VETERAN fundraiser and funnyman Scott Glynn's world was turned upside down in March, when doctors told him he had liver cancer, and his only hope of survival was a transplant.

Here, in his own words, the Tranent resident recalls the aftermath of the news...

WHAT I thought was a quick trip for blood results – and on the way home, nip in and buy leads for the two new Lab pups – turned out to be one of the worst days in my life.

I remember the excitement in the car journey up to hospital – Carol and I were planning where to let the puppies sleep, holidays, names, etc. Then the rest of that day is a blur; I remember snippets: “Sorry to tell you…cancer...survival...liver transplant...”

We just sat in the car and thought: “What just happened in there?” We cried, held each other, then sat silent for a while.

Looking back, I think that is one NHS downfall. We got life-changing news, then you’re left on your own to go home; nobody stops you on the way out to ask: “How are you?” No booklets or leaflets, you are just left at the edge of a cliff looking into an abyss.

Next challenge: telling family and friends. Carol took the news very hard and in a strange way this helped me – I realised I had to roll the sleeves up and take on this fight now to help and protect my family ,and in doing this I set myself targets to survive.

Twenty days later I went into hospital to see if I would make it onto the ‘transplant list’. Stupidly, I thought everybody goes on the list but no, it’s a week of tests from bloods, scans, bloods, physical, bloods, psychological, bloods and fitness. Then at the end of the week the entourage are like God: they decide if you make it or not.

So sleeves rolled up for my first target: ‘Make the List’. I was up every morning at 6am for a walk round the hospital grounds. Finally on the Friday I had my meeting to be told I had made the list – I actually burst into tears. To put this in perspective the man in the bed next to me didn’t make the list and he got 18 months to live.

This is a rollercoaster ride of emotions and wellbeing – some days you feel you could walk forever and others every step is a prisoner. But you keep walking, thinking of survival.

My next target was making people aware of organ donation through social media and other sources. Organ Donation Scotland actually phoned Carol and said there had been an increase of donors by 44 per cent, then I contacted MPs and other big names to make people aware that you could sign up again, even if like me you did it years ago, and now Scotland has become an opt-out donor system (I think I’ll claim that as target two).

Target three was the 27-mile walk with the Walk With Scott Foundation to raise money to buy Rempods...target three completed and five Rempods bought.

The hard bits are the dark days, and boy do you get them, but I try to keep going for my family’s sake; no one else’s, just theirs.

I have discovered that people think cancer is contagious, sometimes even just saying the word. I have been amazed by friends who I would have put money on for support letting me down, and people that you wouldn’t expect to stepping right up to the plate.

For me, the hardest thing is being tied in and controlled by a phone signal and time... if you go out for a meal, a picnics there a signal?...can’t go more than two hours from the hospital.

I have thought long and hard and really I am not afraid of dying, my fear is leaving my family to cope. I still have old-fashioned values that I am there to protect and defend, and if I pass I have let them down. I also don’t understand when people say: “I’ve not been in touch, I don’t know what to say.” Try ‘hello’, it’s so short and so simple! And another piece of advice: if you have friends that are going through the same as Carol and I and you have asked the ill partner how they are, then ask the partner too.
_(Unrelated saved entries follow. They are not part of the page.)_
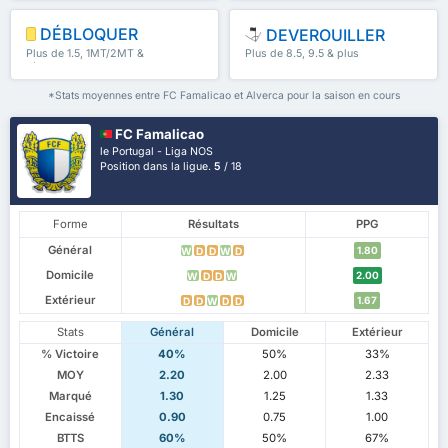
DÉBLOQUER
DEVEROUILLER
Plus de 1.5, 1MT/2MT &
Plus de 8.5, 9.5 & plus
plus
*Stats moyennes entre FC Famalicao et Alverca pour la saison en cours
FC Famalicao
le Portugal - Liga NOS
Position dans la ligue.
5
/ 18
Forme
Résultats
PPG
Général
1.80
W
D
D
W
D
Domicile
2.00
W
D
D
W
Extérieur
1.67
D
D
W
D
D
Stats
Général
Domicile
Extérieur
% Victoire
40%
50%
33%
MOY
2.20
2.00
2.33
Marqué
1.30
1.25
1.33
Encaissé
0.90
0.75
1.00
BTTS
60%
50%
67%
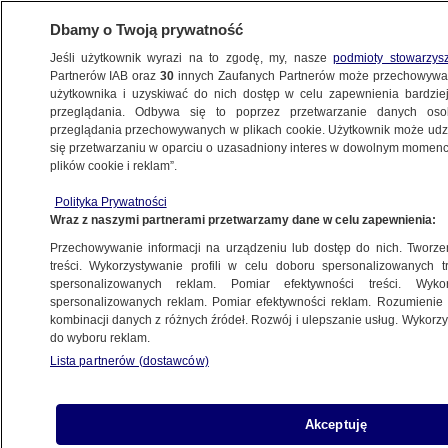
Dbamy o Twoją prywatność
Jeśli użytkownik wyrazi na to zgodę, my, nasze
podmioty stowarzys
Partnerów IAB oraz
30
innych Zaufanych Partnerów może przechowywa
użytkownika i uzyskiwać do nich dostęp w celu zapewnienia bardzi
przeglądania. Odbywa się to poprzez przetwarzanie danych os
przeglądania przechowywanych w plikach cookie. Użytkownik może udzie
CEZARY TOMCZYK
się przetwarzaniu w oparciu o uzasadniony interes w dowolnym momencie
plików cookie i reklam”.
Polska będzie miała satelity
obserwacyjne. "Dla nas nie ma
Polityka Prywatności
Wraz z naszymi partnerami przetwarzamy dane w celu zapewnienia:
rewirów niedostępnych"
POLSKA
Przechowywanie informacji na urządzeniu lub dostęp do nich. Tworzeni
treści. Wykorzystywanie profili w celu doboru spersonalizowanych tr
spersonalizowanych reklam. Pomiar efektywności treści. Wyko
PiS chce "marionetkowego
spersonalizowanych reklam. Pomiar efektywności reklam. Rozumienie o
kombinacji danych z różnych źródeł. Rozwój i ulepszanie usług. Wykor
prezydenta". Celem "ochrona
do wyboru reklam.
patologii"
Lista partnerów (dostawców)
POLSKA
Akceptuję
"Można zapytać: pan Romanowski,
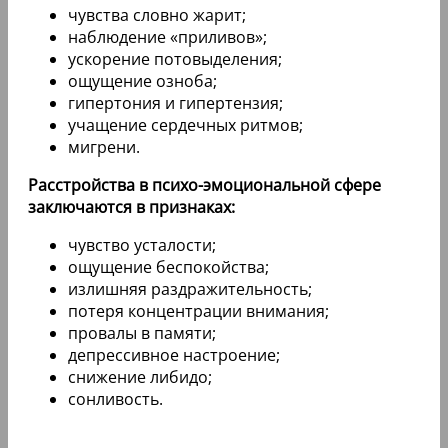
чувства словно жарит;
наблюдение «приливов»;
ускорение потовыделения;
ощущение озноба;
гипертония и гипертензия;
учащение сердечных ритмов;
мигрени.
Расстройства в психо-эмоциональной сфере
заключаются в признаках:
чувство усталости;
ощущение беспокойства;
излишняя раздражительность;
потеря концентрации внимания;
провалы в памяти;
депрессивное настроение;
снижение либидо;
сонливость.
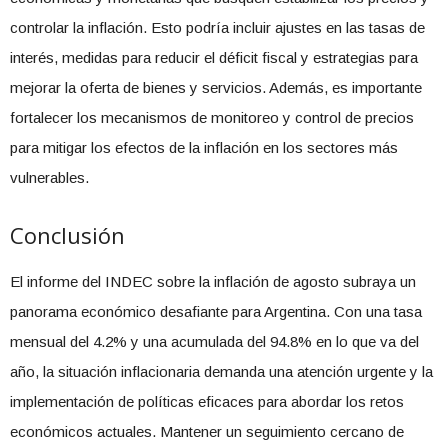
controlar la inflación. Esto podría incluir ajustes en las tasas de
interés, medidas para reducir el déficit fiscal y estrategias para
mejorar la oferta de bienes y servicios. Además, es importante
fortalecer los mecanismos de monitoreo y control de precios
para mitigar los efectos de la inflación en los sectores más
vulnerables.
Conclusión
El informe del INDEC sobre la inflación de agosto subraya un
panorama económico desafiante para Argentina. Con una tasa
mensual del 4.2% y una acumulada del 94.8% en lo que va del
año, la situación inflacionaria demanda una atención urgente y la
implementación de políticas eficaces para abordar los retos
económicos actuales. Mantener un seguimiento cercano de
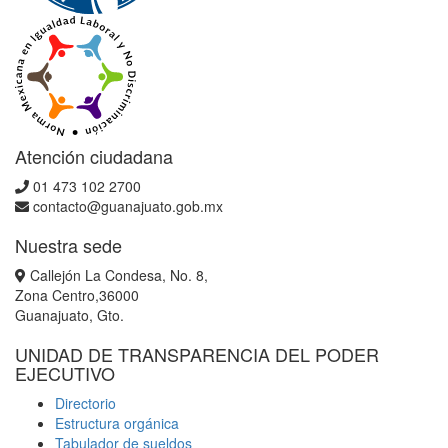
Atención ciudadana
01 473 102 2700
contacto@guanajuato.gob.mx
Nuestra sede
Callejón La Condesa, No. 8,
Zona Centro,36000
Guanajuato, Gto.
UNIDAD DE TRANSPARENCIA DEL PODER
EJECUTIVO
Directorio
Estructura orgánica
Tabulador de sueldos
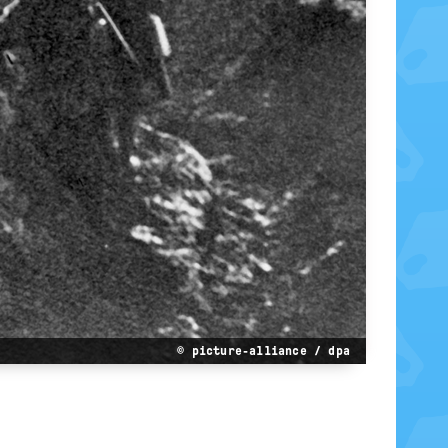
© picture-alliance / dpa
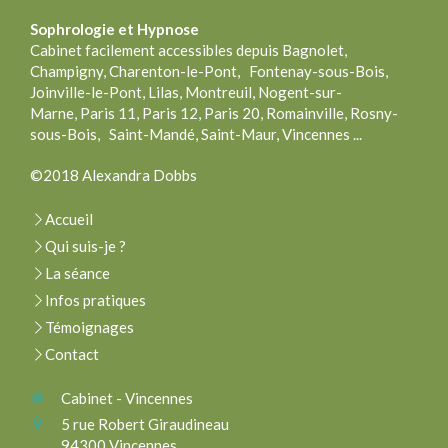
Sophrologie
et Hypnose
Cabinet facilement accessibles depuis Bagnolet,
Champigny, Charenton-le-Pont, Fontenay-sous-Bois,
Joinville-le-Pont, Lilas, Montreuil, Nogent-sur-
Marne, Paris 11, Paris 12, Paris 20, Romainville, Rosny-
sous-Bois, Saint-Mandé, Saint-Maur, Vincennes ...
©2018 Alexandra Dobbs
Accueil
Qui suis-je ?
La séance
Infos pratiques
Témoignages
Contact
Cabinet - Vincennes
5 rue Robert Giraudineau
94300
Vincennes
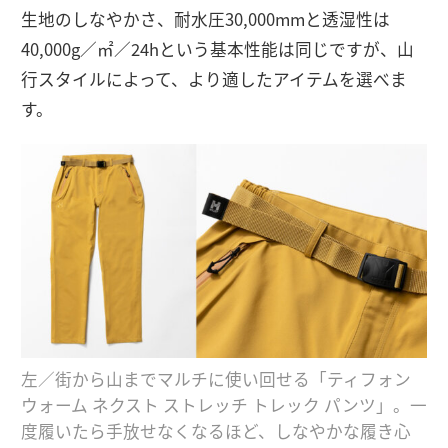
生地のしなやかさ、耐水圧30,000mmと透湿性は
40,000g／㎡／24hという基本性能は同じですが、山
行スタイルによって、より適したアイテムを選べま
す。
左／街から山までマルチに使い回せる「ティフォン
ウォーム ネクスト ストレッチ トレック パンツ」。一
度履いたら手放せなくなるほど、しなやかな履き心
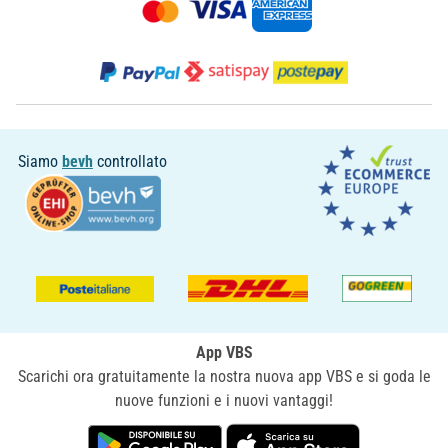
Siamo
bevh
controllato
App VBS
Scarichi ora gratuitamente la nostra nuova app VBS e si goda le
nuove funzioni e i nuovi vantaggi!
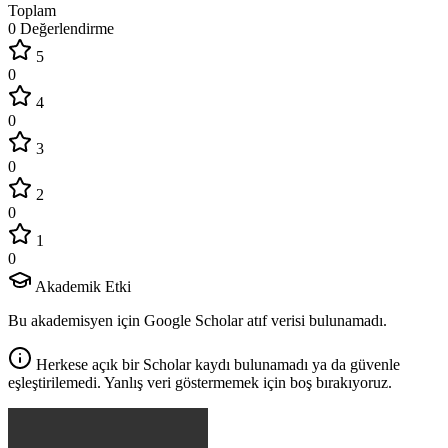
Toplam
0 Değerlendirme
5
0
4
0
3
0
2
0
1
0
Akademik Etki
Bu akademisyen için Google Scholar atıf verisi bulunamadı.
Herkese açık bir Scholar kaydı bulunamadı ya da güvenle
eşleştirilemedi. Yanlış veri göstermemek için boş bırakıyoruz.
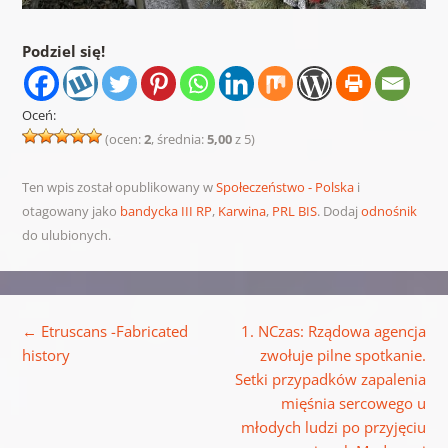
Podziel się!
Oceń:
(ocen:
2
, średnia:
5,00
z 5)
Ten wpis został opublikowany w
Społeczeństwo - Polska
i
otagowany jako
bandycka III RP
,
Karwina
,
PRL BIS
. Dodaj
odnośnik
do ulubionych.
Nawigacja wpisu
←
Etruscans -Fabricated
1. NCzas: Rządowa agencja
history
zwołuje pilne spotkanie.
Setki przypadków zapalenia
mięśnia sercowego u
młodych ludzi po przyjęciu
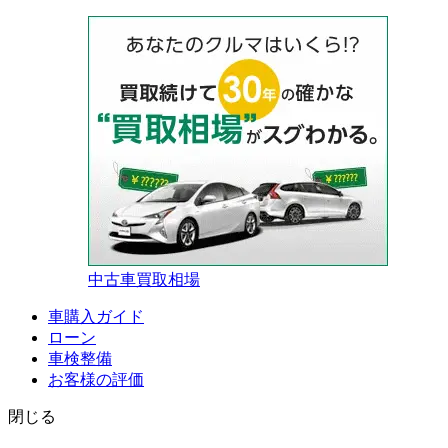
中古車買取相場
車購入ガイド
ローン
車検整備
お客様の評価
閉じる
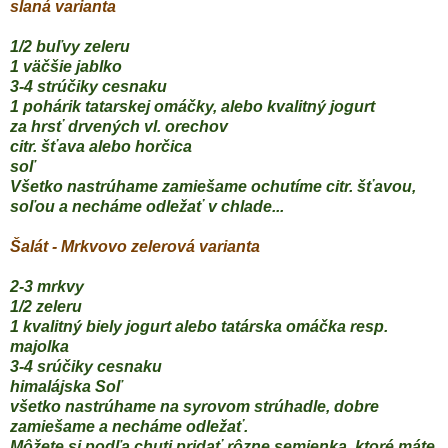
slaná varianta
1/2 buľvy zeleru
1 väčšie jablko
3-4 strúčiky cesnaku
1 pohárik tatarskej omáčky, alebo kvalitný jogurt
za hrsť drvených vl. orechov
citr. šťava alebo horčica
soľ
Všetko nastrúhame zamiešame ochutíme citr. šťavou,
soľou a necháme odležať v chlade...
Š
alát - Mrkvovo zelerová varianta
2-3 mrkvy
1/2 zeleru
1 kvalitný biely jogurt alebo tatárska omáčka resp.
majolka
3-4 srúčiky cesnaku
himalájska Soľ
všetko nastrúhame na syrovom strúhadle, dobre
zamiešame a necháme odležať.
Môžete si podľa chuti pridať rôzne semienka, ktoré máte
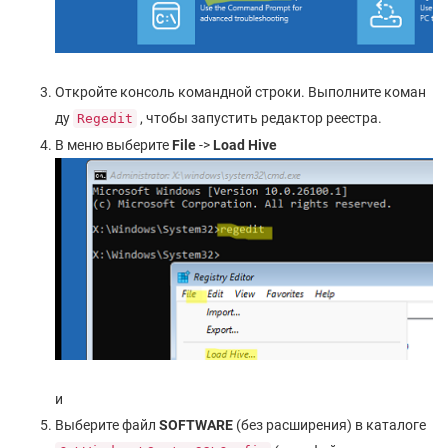
Откройте консоль командной строки. Выполните коман
ду
, чтобы запустить редактор реестра.
Regedit
В меню выберите
File
->
Load Hive
и
Выберите файл
SOFTWARE
(без расширения) в каталоге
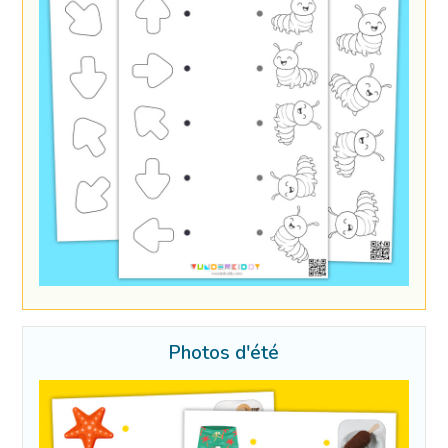
Photos d'été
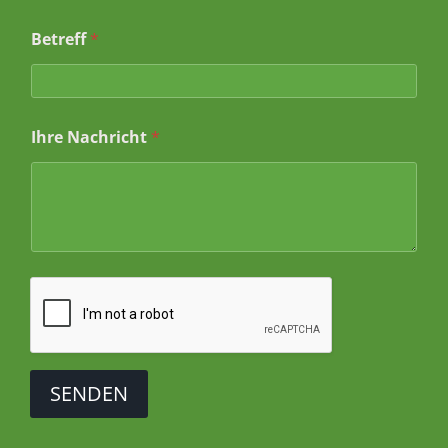
Betreff
*
*
Ihre Nachricht
*
*
B
e
t
r
e
f
f
SENDEN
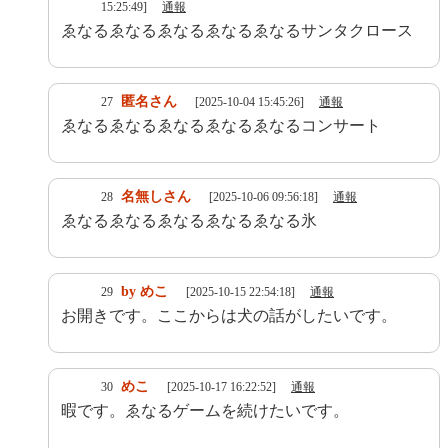
15:25:49]
通報
ゑなるゑなるゑなるゑなるゑなるサンタクロース
匿名さん
27
[2025-10-04 15:45:26]
通報
ゑなるゑなるゑなるゑなるゑなるコンサート
名無しさん
28
[2025-10-06 09:56:18]
通報
ゑなるゑなるゑなるゑなるゑなる氷
by めこ
29
[2025-10-15 22:54:18]
通報
お開きです。ここからは犬の話がしたいです。
めこ
30
[2025-10-17 16:22:52]
通報
暇です。ゑなるゲームを続けたいです。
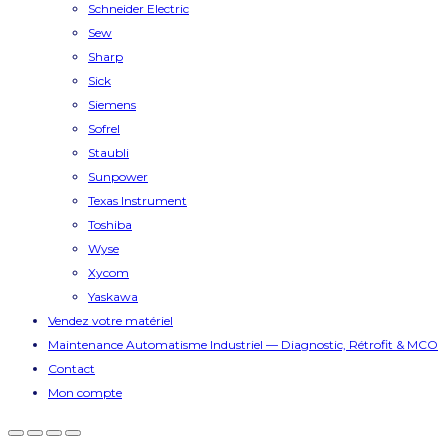
Schneider Electric
Sew
Sharp
Sick
Siemens
Sofrel
Staubli
Sunpower
Texas Instrument
Toshiba
Wyse
Xycom
Yaskawa
Vendez votre matériel
Maintenance Automatisme Industriel — Diagnostic, Rétrofit & MCO
Contact
Mon compte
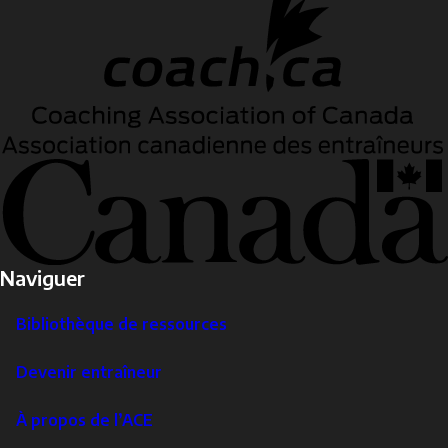
Naviguer
Bibliothèque de ressources
Devenir entraîneur
À propos de l’ACE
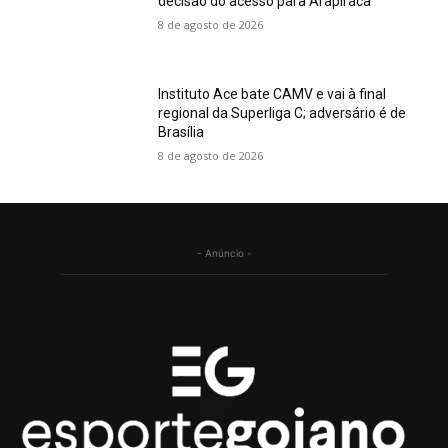
decisão do acesso para Arapiraca
8 de agosto de 2026
Instituto Ace bate CAMV e vai à final
regional da Superliga C; adversário é de
Brasília
8 de agosto de 2026
- Anúncio -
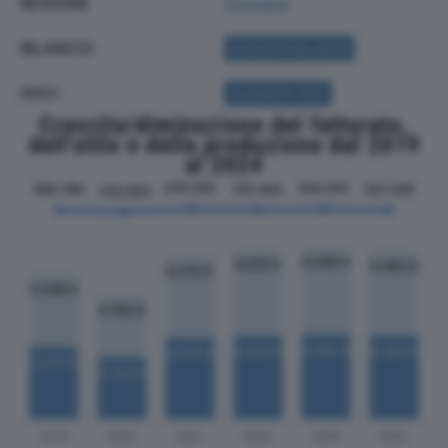
REGIONE
Toscana
BILANCIO
ACQUISTA BILANCIO
SOCI
ACQUISTA SOCI
Crescita/diminuzione del fatturato,
dell'utile e della produzione dal 2019
al 2024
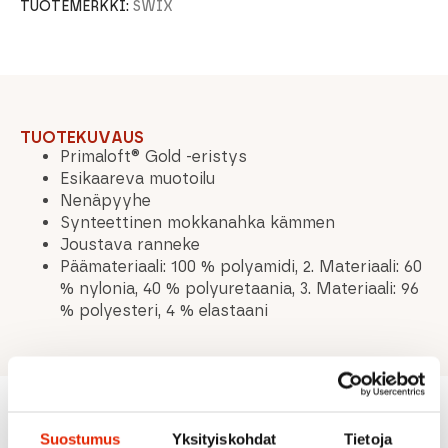
TUOTEMERKKI:
SWIX
TUOTEKUVAUS
Primaloft® Gold -eristys
Esikaareva muotoilu
Nenäpyyhe
Synteettinen mokkanahka kämmen
Joustava ranneke
Päämateriaali: 100 % polyamidi, 2. Materiaali: 60
% nylonia, 40 % polyuretaania, 3. Materiaali: 96
% polyesteri, 4 % elastaani
Suostumus
Yksityiskohdat
Tietoja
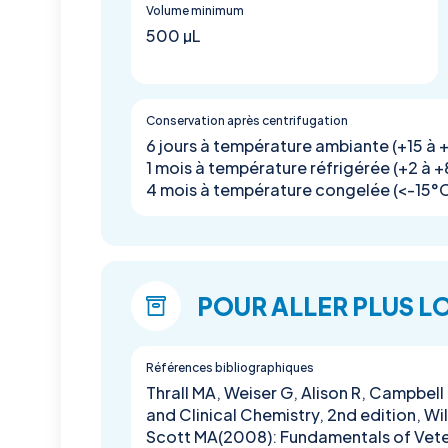
Volume minimum
500 µL
Conservation après centrifugation
6 jours à température ambiante (+15 à 
1 mois à température réfrigérée (+2 à 
4 mois à température congelée (<-15°
POUR ALLER PLUS L
Références bibliographiques
Thrall MA, Weiser G, Alison R, Campbe
and Clinical Chemistry, 2nd edition, W
Scott MA(2008): Fundamentals of Veter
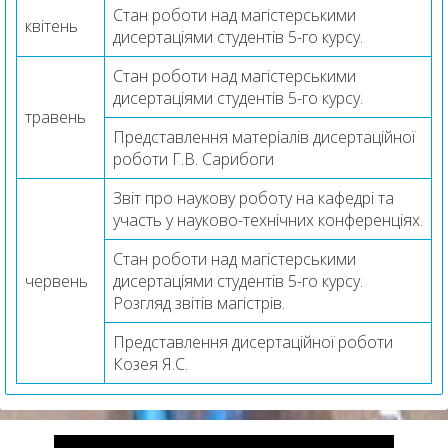
Стан роботи над магістерськими
квітень
дисертаціями студентів 5-го курсу.
Стан роботи над магістерськими
дисертаціями студентів 5-го курсу.
травень
Представлення матеріалів дисертаційної
роботи Г.В. Сарибоги
Звіт про наукову роботу на кафедрі та
участь у науково-технічних конференціях.
Стан роботи над магістерськими
червень
дисертаціями студентів 5-го курсу.
Розгляд звітів магістрів.
Представлення дисертаційної роботи
Козея Я.С.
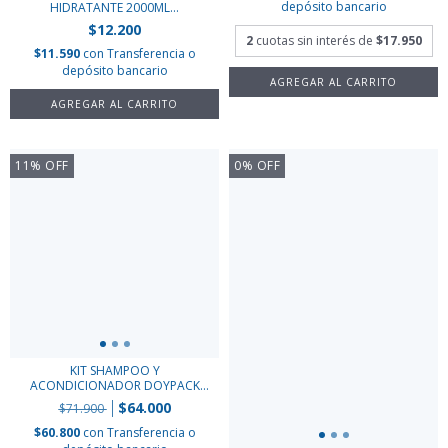
depósito bancario
HIDRATANTE 2000ML...
$12.200
2
cuotas sin interés de
$17.950
$11.590
con
Transferencia o
depósito bancario
11
%
OFF
0
%
OFF
KIT SHAMPOO Y
ACONDICIONADOR DOYPACK
CUR...
$64.000
$71.900
$60.800
con
Transferencia o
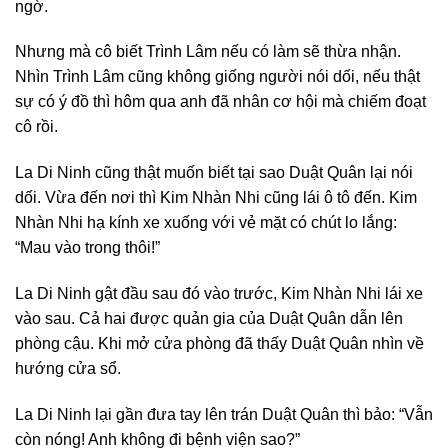
ngờ.
Nhưng mà cô biết Trình Lâm nếu có làm sẽ thừa nhận.
Nhìn Trình Lâm cũng không giống người nói dối, nếu thật
sự có ý đồ thì hôm qua anh đã nhân cơ hội mà chiếm đoạt
cô rồi.
La Di Ninh cũng thật muốn biết tại sao Duật Quân lại nói
dối. Vừa đến nơi thì Kim Nhàn Nhi cũng lái ô tô đến. Kim
Nhàn Nhi hạ kính xe xuống với vẻ mặt có chút lo lắng:
“Mau vào trong thôi!”
La Di Ninh gật đầu sau đó vào trước, Kim Nhàn Nhi lái xe
vào sau. Cả hai được quản gia của Duật Quân dẫn lên
phòng cậu. Khi mở cửa phòng đã thấy Duật Quân nhìn về
hướng cửa sổ.
La Di Ninh lại gần đưa tay lên trán Duật Quân thì bảo: “Vẫn
còn nóng! Anh không đi bệnh viện sao?”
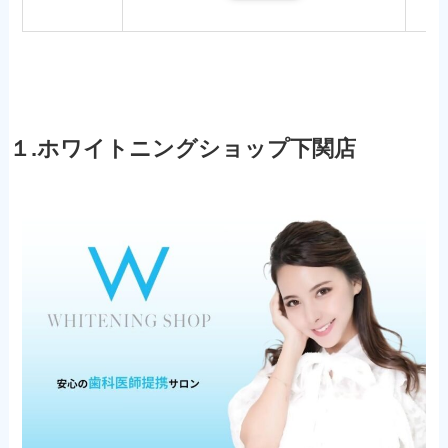
１.ホワイトニングショップ下関店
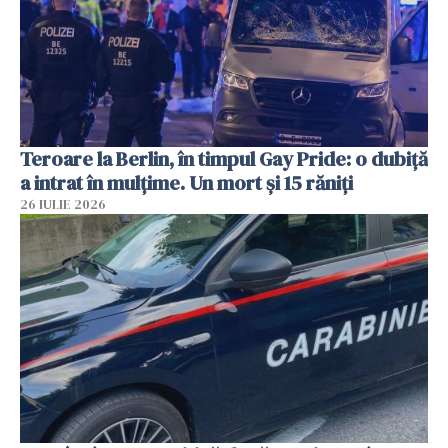
Teroare la Berlin, în timpul Gay Pride: o dubiță
a intrat în mulțime. Un mort și 15 răniți
26 IULIE 2026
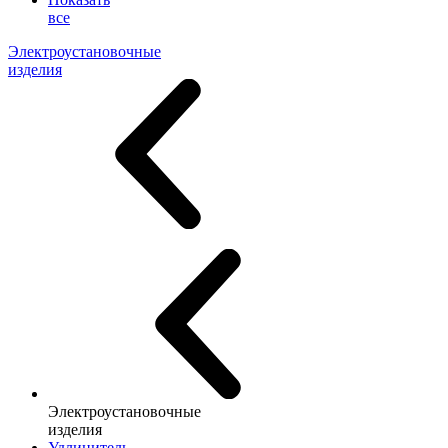
все
Электроустановочные
изделия
Электроустановочные
изделия
Удлинитель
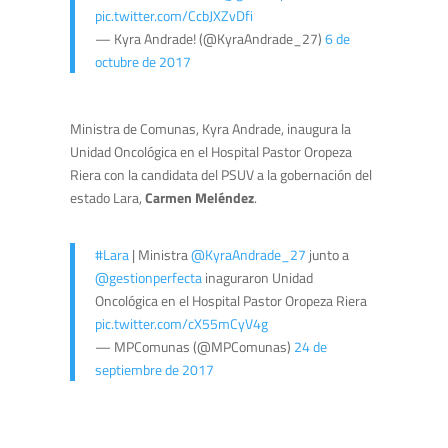
pic.twitter.com/CcbJXZvDfi
— Kyra Andrade! (@KyraAndrade_27)
6 de
octubre de 2017
Ministra de Comunas, Kyra Andrade, inaugura la
Unidad Oncológica en el Hospital Pastor Oropeza
Riera con la candidata del PSUV a la gobernación del
estado Lara,
Carmen Meléndez
.
#Lara
| Ministra
@KyraAndrade_27
junto a
@gestionperfecta
inaguraron Unidad
Oncológica en el Hospital Pastor Oropeza Riera
pic.twitter.com/cX55mCyV4g
— MPComunas (@MPComunas)
24 de
septiembre de 2017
Another thing I have realised: get off your mobile phones and look about you, talk to people, take your family for a picnic, stop taking selfies and take surroundings. Try a barbecue where no phone calls are allowed, just photos.

I hope people reading this realise I am not being ignorant if I don’t reply right away with a text, a call or an email, because sometimes you just want to sit in peace. I am on a death sentence awaiting a donor – it’s a lot for your mind to take on.

Yes, I do get dark days, sometimes really dark days, but I give myself a talking too, roll up my sleeves and take on the fight.

Target four, I hear you ask?

Get this transplant and get back to my family.